Here are some examples:

  • I want to establish myself as an expert
  • I have a lot of events and I want a way to get the word out.
  • I have a volunteer group and I want each member to be able to contribute to the information.
  • I want to keep my brand in front of people
  • I want a way to share my blog postings.
  • I want to direct people to my website.
  • I want to build a contact list.
  • I want to build interaction with my clients.

As you can see, there is so much that you can do with social media.  The key to having a simplified life is to make sure that you know which objective you want to focus on.  Do what works for your business.  Trying to do what you see everyone else doing just leads to confusion and many times you end up frozen in your tracks.

Remember, social media is just a tool.  It is there to help us.  We don’t have to use every feature just because it is there.  Kind of like that new sewing machine with all of the fancy stitches… if you only need to sew in straight lines, then find ways to use the other stitches when you have time and the urge for creativity.

LinkedIn Answers

One of the little know features of LinkedIn is called “Answers”.  

The purpose of Answers is to:

  • Help you to find answers to real problems.

There are thousands (milllions?) of people out there on LInkedIn who have a wealth of knowledge.  Ask a question, and you will get someone who is willing to give you advice on how to move forward.  Be it a technical question, a business question, or a ‘life’ question, someone will be there to help you.

  • Give you an opportunity to help others.

One of the components of social media is to help people.  Answers gives you the chance to give out free advice to others.  You can search for questions within your category of expertise and respond to any when you feel you can add value.

  • Establish expertise.

When people are looking at your profile on LinkedIn, how do they know that you know what you are talking about?  One of the ways is to look at the questions that you have answered.  This will give them a feel for your level of knowledge.

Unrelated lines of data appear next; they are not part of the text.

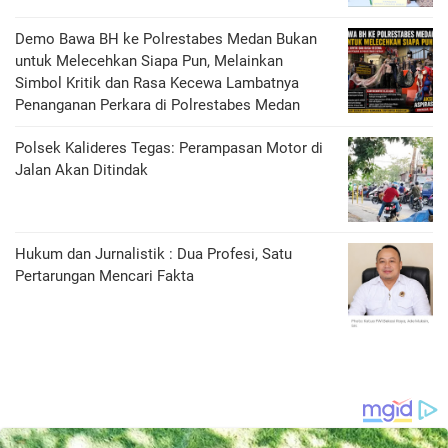
Demo Bawa BH ke Polrestabes Medan Bukan
untuk Melecehkan Siapa Pun, Melainkan
Simbol Kritik dan Rasa Kecewa Lambatnya
Penanganan Perkara di Polrestabes Medan
Polsek Kalideres Tegas: Perampasan Motor di
Jalan Akan Ditindak
Hukum dan Jurnalistik : Dua Profesi, Satu
Pertarungan Mencari Fakta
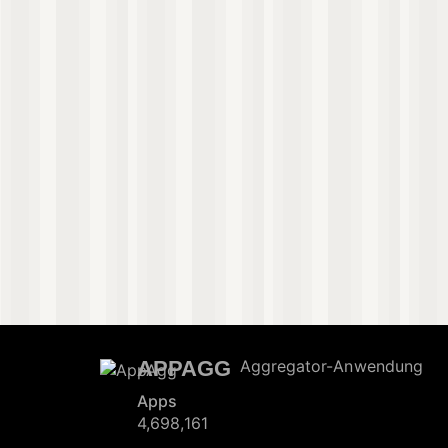
APPAGG
Aggregator-Anwendung
Apps
4,698,161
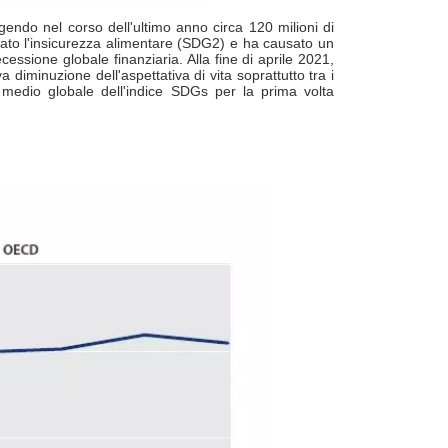
gendo nel corso dell'ultimo anno circa 120 milioni di
rbato l'insicurezza alimentare (SDG2) e ha causato un
ssione globale finanziaria. Alla fine di aprile 2021,
 diminuzione dell'aspettativa di vita soprattutto tra i
 medio globale dell'indice SDGs per la prima volta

How do you ask a question?

From your Home page on LinkedIn, across the top, click on “More”.  From the drop down menu click on “answers”.  The Home page for Answers will appear.  Note the tabs that now appear for this page.

You can ask a question from the Home page, or you can click on the “Ask a Question” tab. You will be given the opportunity to categorize your question.

It is pretty simple to ask a question.  You will then receive email notifications when someone gives you an answer, so you don’t have to be constantly checking LinkedIn.

Source of Information

Now that you have found the Answers feature, take some time to look around.  Many people have asked questions that are already answered.  You can search around and get some useful information.  You will also see who is answering questions and who knows what they are talking about.  You may then want to connect with those people or follow them.

Provide an Answer

You will also see that it is fairly easy to put in your own 2 cents (answer other people’s questions).  You can search for issues that are in your area of expertise and then provide help to others.  Remember that everyone can see your answers, so make sure you put your best foot forward when commenting.

Give it a try

Now that you know about the Answers feature of LinkedIn, why not spend a little time exploring and discovering more about it?  Some  ‘experts’ say that it is LinkedIn’s most powerful, yet little known feature.